Wegen der hellen Beleuchtung war es heiß im Zimmer, außerdem hing ein übler Geruch in der Luft, der Gestank von Blut, Kot und Tod. D’Agosta ging einmal um den Leichnam herum und ließ den Blick über sämtliche kleine Details schweifen, prägte sie sich ein und rekonstruierte den Tathergang, während er seinen Gedanken freien Lauf ließ. Auch hier handelte es sich um einen akribischen, makellosen Mord, so präzise geplant und ausgeführt wie ein militärischer Feldzug. Der Tatort verströmte eine Atmosphäre der Selbstsicherheit, ja Arroganz des Mörders.

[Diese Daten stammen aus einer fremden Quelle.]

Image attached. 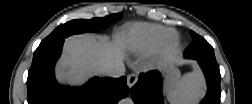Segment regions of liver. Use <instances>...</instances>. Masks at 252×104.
Wrapping results in <instances>:
<instances>
[{
  "label": "liver",
  "mask_w": 252,
  "mask_h": 104,
  "mask_svg": "<svg viewBox=\"0 0 252 104\" xmlns=\"http://www.w3.org/2000/svg\"><path fill=\"white\" fill-rule=\"evenodd\" d=\"M123 63V41L97 40L90 34L66 39L64 53L59 62L57 78L73 84L83 83L89 76Z\"/></svg>",
  "instance_id": "liver-1"
}]
</instances>
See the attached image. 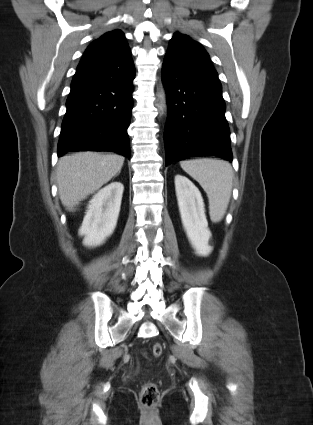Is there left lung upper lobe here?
Returning a JSON list of instances; mask_svg holds the SVG:
<instances>
[{
    "instance_id": "1",
    "label": "left lung upper lobe",
    "mask_w": 313,
    "mask_h": 425,
    "mask_svg": "<svg viewBox=\"0 0 313 425\" xmlns=\"http://www.w3.org/2000/svg\"><path fill=\"white\" fill-rule=\"evenodd\" d=\"M165 59L191 73L218 78L208 53L200 43L185 34L175 33L170 41Z\"/></svg>"
}]
</instances>
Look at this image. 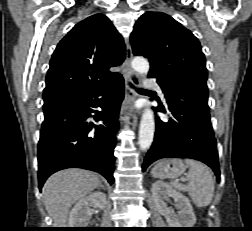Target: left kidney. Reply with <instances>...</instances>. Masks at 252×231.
<instances>
[{
  "instance_id": "left-kidney-1",
  "label": "left kidney",
  "mask_w": 252,
  "mask_h": 231,
  "mask_svg": "<svg viewBox=\"0 0 252 231\" xmlns=\"http://www.w3.org/2000/svg\"><path fill=\"white\" fill-rule=\"evenodd\" d=\"M151 192L157 210L165 216L170 228H192L196 222V217L187 197L170 188L164 182L153 183ZM170 198L175 202L178 209L177 214L167 206Z\"/></svg>"
}]
</instances>
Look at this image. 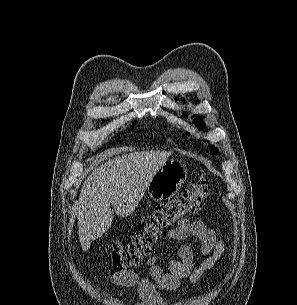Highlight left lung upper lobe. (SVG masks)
<instances>
[{
	"instance_id": "1",
	"label": "left lung upper lobe",
	"mask_w": 297,
	"mask_h": 305,
	"mask_svg": "<svg viewBox=\"0 0 297 305\" xmlns=\"http://www.w3.org/2000/svg\"><path fill=\"white\" fill-rule=\"evenodd\" d=\"M194 122L197 124L200 130L204 128V123L202 122L201 118L199 117L195 118Z\"/></svg>"
}]
</instances>
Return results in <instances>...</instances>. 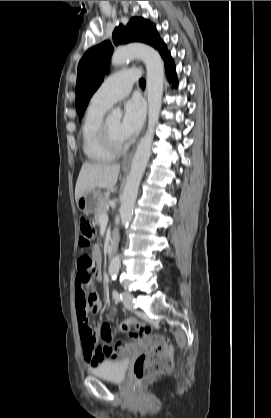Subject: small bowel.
Returning <instances> with one entry per match:
<instances>
[{
  "label": "small bowel",
  "instance_id": "c3829d8e",
  "mask_svg": "<svg viewBox=\"0 0 271 418\" xmlns=\"http://www.w3.org/2000/svg\"><path fill=\"white\" fill-rule=\"evenodd\" d=\"M87 253L91 256L76 257L75 309L84 359L89 365L95 367L104 361L118 358L129 351L130 346L123 341L113 344L111 330L107 323L100 322L94 327L87 323L88 312L97 313L102 307L97 292L91 289V282L102 279L101 253L99 248L93 247H88ZM109 312L113 315L114 309L110 308ZM86 330H90V333H86ZM126 331L131 337L132 332L129 329ZM99 339L102 340L101 344H99Z\"/></svg>",
  "mask_w": 271,
  "mask_h": 418
}]
</instances>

Und in der Tat: Während D’Agosta alles eingehend musterte, beschlich ihn ein Gefühl von déjà vu. Etwas an diesem Tatort erinnerte ihn an etwas anderes, und während er den Gedanken im Kopf bewegte, wurde ihm klar, worum es sich handelte. Der Tatort sah aus und fühlte sich an wie ein Diorama in einem Museum – alles war meisterlich am richtigen Ort plaziert mit der Absicht, einen Eindruck, eine Illusion, einen visuellen Effekt zu erzielen.
Aber was für einen Effekt? Und warum?
Er warf Gibbs einen kurzen Blick zu, der in der Hocke saß und den Schriftzug auf dem Oberkörper untersuchte. Die aufgestellten Scheinwerferlampen warfen seine vielfältigen Schatten auf den Tatort. »Diesmal hat der Täter einen Handschuh getragen.«
D’Agosta nickte. Eine interessante Beobachtung. Seine Meinung von Gibbs erhöhte sich um eine Stufe.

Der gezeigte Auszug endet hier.